### Data
——————————

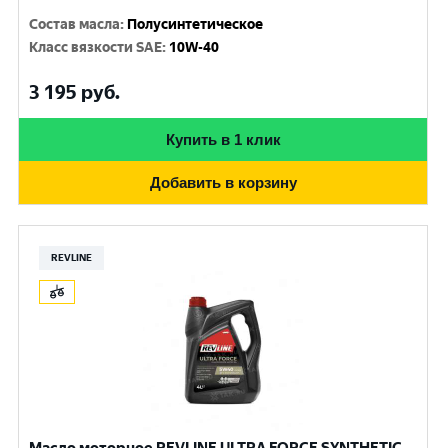
Состав масла
:
Полусинтетическое
Класс вязкости SAE
:
10W-40
3 195
руб.
Купить в 1 клик
Добавить в корзину
REVLINE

——————————

### Exercise objective
Copy everything in the records above except the pictures, exactly as written.

### Solution to this exercise
Состав масла
:
Полусинтетическое
Класс вязкости SAE
:
10W-40
3 195
руб.
Купить в 1 клик
Добавить в корзину
REVLINE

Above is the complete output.